Are power users such a small segment? The other two customers you're talking about here are very mythological in nature afaict. Enterprise? Where? Enterprise customers don't install the latest Ubuntu distro firmwide - they are just getting Windows 7 (maybe). They don't do Linux on the desktop by definition. And show me a 'regular user' whose Ubuntu install wasn't courtesy of some zealous grandson or nephew or boy/girlfriend or whatever.

Seriously, I want to know who these people are who have been using Windows their whole life, and who aren't technical, who at best could just barely grok that you can't run Windows apps on Linux, and who nevertheless are going ahead and installing this piece of shit. I want to meet one of these people and take their picture because, to me, it would like having my picture taken with a fucking unicorn. While you're at it, let's have a tablet running Unity that isn't someone's science project. Because all of this seems to figure a great deal in justifying the reasoning behind whatever wrong decision at Canonical folks are trying to justify this release.

Or, you know, every time Mark shits on the floor with this sort of thing we can try to figure out why it's actually not so bad after all.

Ubuntu was great back when Canonical was bringing innovation that benefited actual existing Linux users (your so-called 'power users') by smoothing the rough edges, with a view toward making it easier for people to make the switch to a Linux desktop. Somewhere along the way they lost the plot, and now it's just gimmicks and bullshit. Gimmicks and bullshit that are supposed to attract the layperson but haven't, and instead just piss off the people already using the thing (who are flocking to other distros btw).


I LOL'd, thank you.

I agree with this sentiment. It's something that has been going on for a long time. Even as far back as 2006, Canonical and the Ubuntu community seemed (to me, anyway) to be overly focused on convincing my mom to use Linux.

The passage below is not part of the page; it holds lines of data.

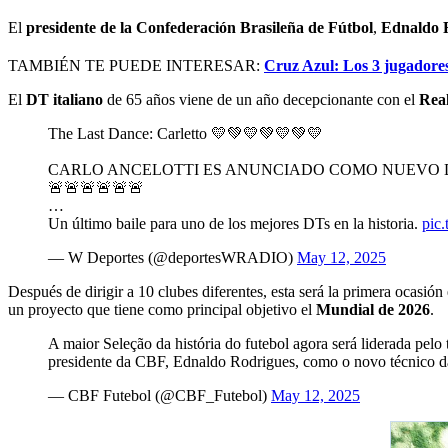
El
presidente de la Confederación Brasileña de Fútbol
,
Ednaldo 
TAMBIÉN TE PUEDE INTERESAR:
Cruz Azul: Los 3 jugadores
El
DT italiano
de 65 años viene de un año decepcionante con el
Rea
The Last Dance: Carletto 💛💚💛💚💛💚💛
CARLO ANCELOTTI ES ANUNCIADO COMO NUEVO D
🚨🚨🚨🚨🚨🚨
…
Un último baile para uno de los mejores DTs en la historia.
pic
— W Deportes (@deportesWRADIO)
May 12, 2025
Después de dirigir a 10 clubes diferentes, esta será la primera ocasión
un proyecto que tiene como principal objetivo el
Mundial de 2026
.
A maior Seleção da história do futebol agora será liderada pelo
presidente da CBF, Ednaldo Rodrigues, como o novo técnico d
— CBF Futebol (@CBF_Futebol)
May 12, 2025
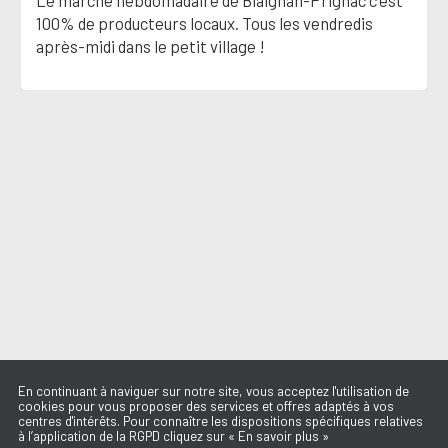
Le marché hebdomadaire de Blaignan-Prignac c'est
100% de producteurs locaux. Tous les vendredis
après-midi dans le petit village !
En continuant à naviguer sur notre site, vous acceptez l'utilisation de
cookies pour vous proposer des services et offres adaptés à vos
centres d'intérêts. Pour connaître les dispositions spécifiques relatives
à l’application de la RGPD cliquez sur « En savoir plus »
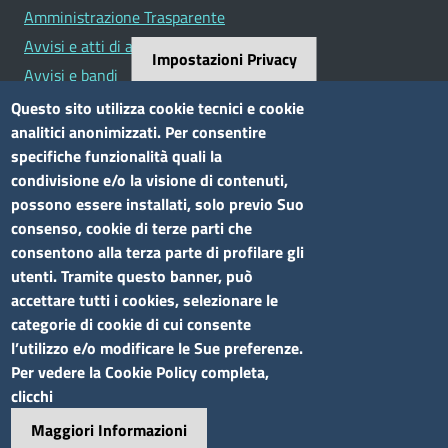
Amministrazione Trasparente
Avvisi e atti di altre Amministrazioni
Impostazioni Privacy
Avvisi e bandi
Bandi di concorso
Questo sito utilizza cookie tecnici e cookie
analitici anonimizzati. Per consentire
Siti tematici
specifiche funzionalità quali la
condivisione e/o la visione di contenuti,
Elenco siti tematici
possono essere installati, solo previo Suo
consenso, cookie di terze parti che
Seguici su
consentono alla terza parte di profilare gli
utenti. Tramite questo banner, può
accettare tutti i cookies, selezionare le
categorie di cookie di cui consente
l’utilizzo e/o modificare le Sue preferenze.
Sito web
Per vedere la Cookie Policy completa,
clicchi
Accesso riservato
Maggiori Informazioni
Mappa del sito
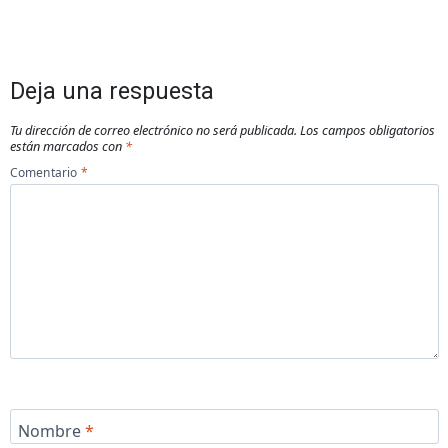
Deja una respuesta
Tu dirección de correo electrónico no será publicada.
Los campos obligatorios
están marcados con
*
Comentario
*
Nombre
*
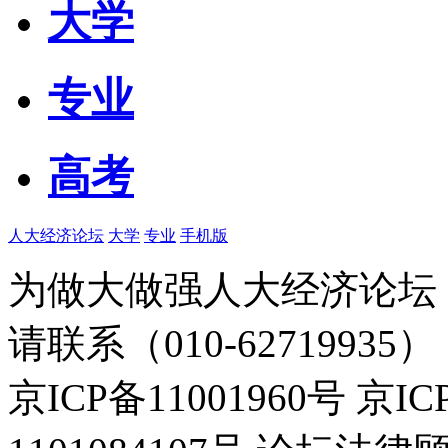
大学
专业
高考
人大经济论坛
大学
专业
手机版
为做大做强人大经济论坛
请联系（010-62719935）
京ICP备11001960号 京I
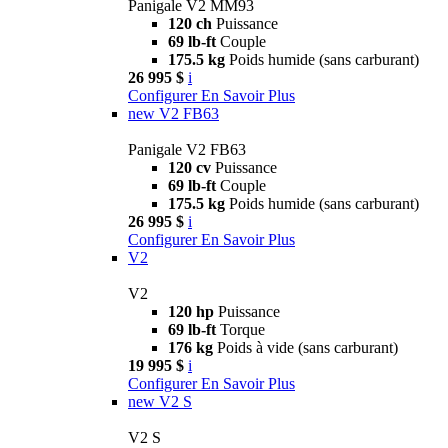
Panigale V2 MM93
120 ch
Puissance
69 lb-ft
Couple
175.5 kg
Poids humide (sans carburant)
26 995 $
i
Configurer
En Savoir Plus
new
V2 FB63
Panigale V2 FB63
120 cv
Puissance
69 lb-ft
Couple
175.5 kg
Poids humide (sans carburant)
26 995 $
i
Configurer
En Savoir Plus
V2
V2
120 hp
Puissance
69 lb-ft
Torque
176 kg
Poids à vide (sans carburant)
19 995 $
i
Configurer
En Savoir Plus
new
V2 S
V2 S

But here's the problem: my mom doesn't care what OS her computer runs as long as she can check her email. She doesn't care that she can hit the Windows key and search for stuff (she doesn't even know what that funny key does).

Traditional desktop Linux is for power users. Plain and simple. Everyone will be a lot happier once we all accept that fact.


Your point (which I agree with) would have been better made if you left it at the first paragraph. It quickly turned into an emotional rant.